Exotic mushrooms and wild rice soup きのことワイルドライスのスープ

I am again drifting from the Izakaya theme but this is one of our favorite soup for special occasions. It is almost a cross between porridge and soup depending on how much wild rice I add. It can be certainly served as either "shime" (ending) or "opening" dish.

The original recipe came form the cookbook called "Openers", which has recipes and very artistic pictures of the appetizers and soups, i.e., "openers". We got this some years ago and it appears that this book is not available any longer. This soup can be a bit expensive to make depending on what kinds of exotic mushroom and types of wild rice are used. 

Mushrooms: For making soup stock, regular white button mushrooms are used, which will be pureed into the soup stock (see below). For the mushrooms in the soup, I used chanterelle, oyster (maitake, 舞茸), shiitake シイタケ, trumpet royale (very similar to eringi エリンギ or eryngii), alba clamshell, and brown clamshell (hon shimeji ホンシメジ) mushrooms this time. Cut them into relatively large pieces so that you can see and taste the mushrooms. Trumpet royale may be cut or torn along its length relatively thinly since it is rather firm. The amount and kinds of mushrooms you can use are totally up to you but using at least one exotic wild mushroom will make this soup special. Chantrelle and morel are two of my favorites and tend to be rather expensive.

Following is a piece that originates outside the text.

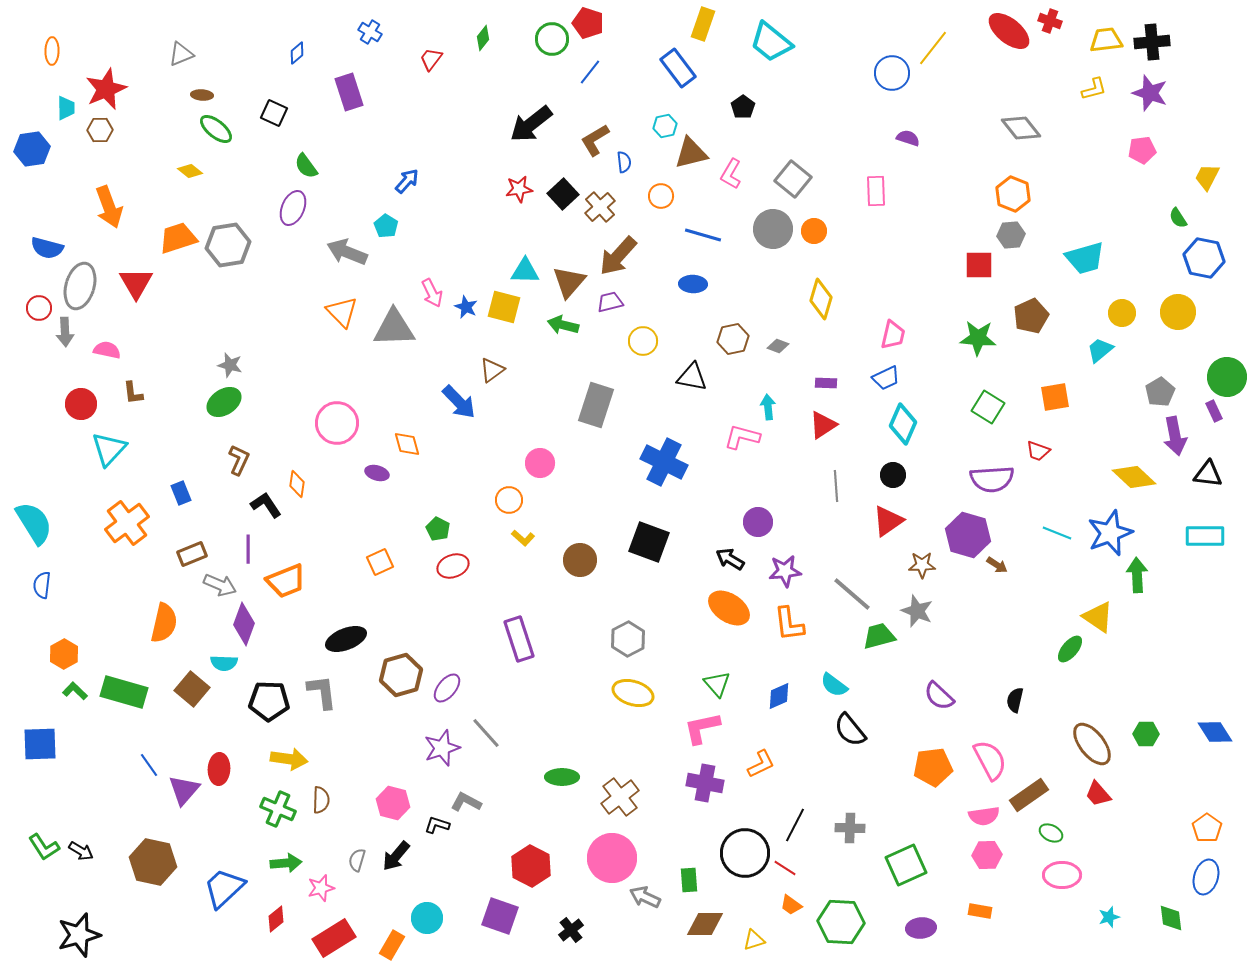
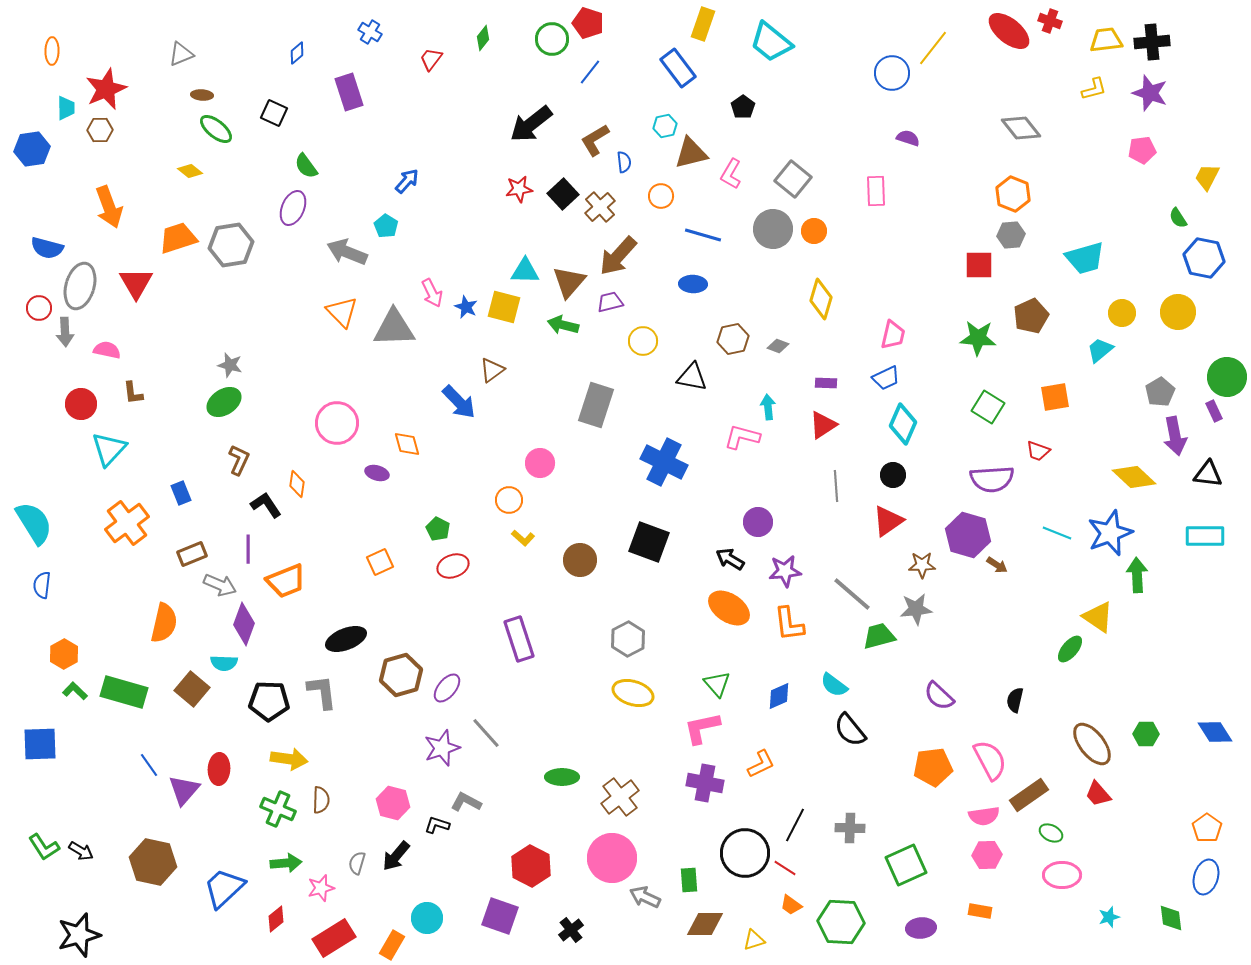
gray hexagon at (228, 245): moved 3 px right
gray star at (917, 611): moved 1 px left, 2 px up; rotated 28 degrees counterclockwise
gray semicircle at (357, 860): moved 3 px down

Wild rice: Use 100% wild rice either true wild rice from the lakes of Minnesota or cultivated ones. I used the latter. Before adding to the soup, soak it in a hot water for one hour. Do not use a mixed wild rice and regular rice, which is often sold as "wild rice" in a ready-to-use box. You can not substitute wild rice with any other rice. The result will be totally different. So use wild rice. 

Mushroom Soup Stock: To make the soup stock, I sauteed the shallots, (thinly sliced, 5 medium), and carrot, rather finely chopped (one medium) in butter (2 tbs) in a large (12 inch) frying pan on a medium high flame for several minutes. It is ok to brown the butter in this process. I then add thinly sliced white button mushrooms (stem end removed, one package or about 15-20 small and medium ones) and sauté for 5-7 minutes. The reason I use a rather high heat is that the water exuded from the mushrooms needs to be quickly reduced leaving brown bits on the bottom of the pan. Deglaze with chicken stock (1/2 cup, my usual Swanson no-fat, low sodium) and turn down the flame to low. Put a tight fitting lid on the pan and simmer for 5 minutes. I add this to the stock pot with warm chicken broth (about 3 cups, again Swanson) on simmer. Using an immersion blender, I puree the solids in the soup stock. I put the pan in the sink to make spills easier to clean and blend. Once blended the pot goes back on the stove on simmer. 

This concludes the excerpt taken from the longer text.